◆ **YOUR GOAL**
When you reach the line with "Describe the element at coordinates (171, 560)" in the data below, begin printing lines exactly, and stop once the line with "The height and width of the screenshot is (1954, 1015)." has been printed.

- Opening Delimiter -

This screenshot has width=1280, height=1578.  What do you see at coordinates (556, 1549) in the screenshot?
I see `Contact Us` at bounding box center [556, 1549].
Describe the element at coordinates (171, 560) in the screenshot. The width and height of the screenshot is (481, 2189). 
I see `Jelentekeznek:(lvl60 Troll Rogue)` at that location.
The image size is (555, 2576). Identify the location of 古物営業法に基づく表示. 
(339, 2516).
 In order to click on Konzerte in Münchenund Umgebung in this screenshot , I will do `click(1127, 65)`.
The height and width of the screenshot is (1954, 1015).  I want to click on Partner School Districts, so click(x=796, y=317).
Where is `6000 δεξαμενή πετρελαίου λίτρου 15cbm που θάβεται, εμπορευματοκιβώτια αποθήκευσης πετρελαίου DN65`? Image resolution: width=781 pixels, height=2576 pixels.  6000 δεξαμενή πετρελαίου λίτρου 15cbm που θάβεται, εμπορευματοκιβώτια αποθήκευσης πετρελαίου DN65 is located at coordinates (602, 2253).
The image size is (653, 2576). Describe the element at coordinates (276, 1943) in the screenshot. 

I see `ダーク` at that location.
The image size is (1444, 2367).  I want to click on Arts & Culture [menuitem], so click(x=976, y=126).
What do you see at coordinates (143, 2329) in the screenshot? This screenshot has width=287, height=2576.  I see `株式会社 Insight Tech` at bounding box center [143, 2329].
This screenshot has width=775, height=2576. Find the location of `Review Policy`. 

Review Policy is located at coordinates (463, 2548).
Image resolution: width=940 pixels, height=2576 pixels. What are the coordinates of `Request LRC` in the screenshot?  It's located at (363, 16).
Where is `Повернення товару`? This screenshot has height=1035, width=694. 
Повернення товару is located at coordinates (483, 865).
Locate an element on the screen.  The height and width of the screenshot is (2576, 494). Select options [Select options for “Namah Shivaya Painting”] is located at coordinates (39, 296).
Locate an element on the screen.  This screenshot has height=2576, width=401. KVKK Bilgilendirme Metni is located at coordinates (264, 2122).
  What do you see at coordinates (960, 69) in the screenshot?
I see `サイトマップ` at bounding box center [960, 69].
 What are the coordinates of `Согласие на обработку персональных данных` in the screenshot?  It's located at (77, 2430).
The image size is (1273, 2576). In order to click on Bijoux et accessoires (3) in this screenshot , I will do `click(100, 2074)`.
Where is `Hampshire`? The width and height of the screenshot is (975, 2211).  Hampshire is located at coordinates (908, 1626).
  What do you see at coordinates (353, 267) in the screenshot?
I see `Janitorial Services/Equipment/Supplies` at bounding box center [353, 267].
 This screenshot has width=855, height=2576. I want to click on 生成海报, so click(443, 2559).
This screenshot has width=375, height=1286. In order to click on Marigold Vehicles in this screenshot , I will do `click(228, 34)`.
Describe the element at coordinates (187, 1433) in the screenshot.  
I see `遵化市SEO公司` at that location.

- Closing Delimiter -

◆ **RESULT FOR THIS EXERCISE**
Describe the element at coordinates (171, 560) in the screenshot. The width and height of the screenshot is (481, 2189). 
I see `Jelentekeznek:(lvl60 Troll Rogue)` at that location.
The image size is (555, 2576). Identify the location of 古物営業法に基づく表示. 
(339, 2516).
 In order to click on Konzerte in Münchenund Umgebung in this screenshot , I will do `click(1127, 65)`.
The height and width of the screenshot is (1954, 1015).  I want to click on Partner School Districts, so click(x=796, y=317).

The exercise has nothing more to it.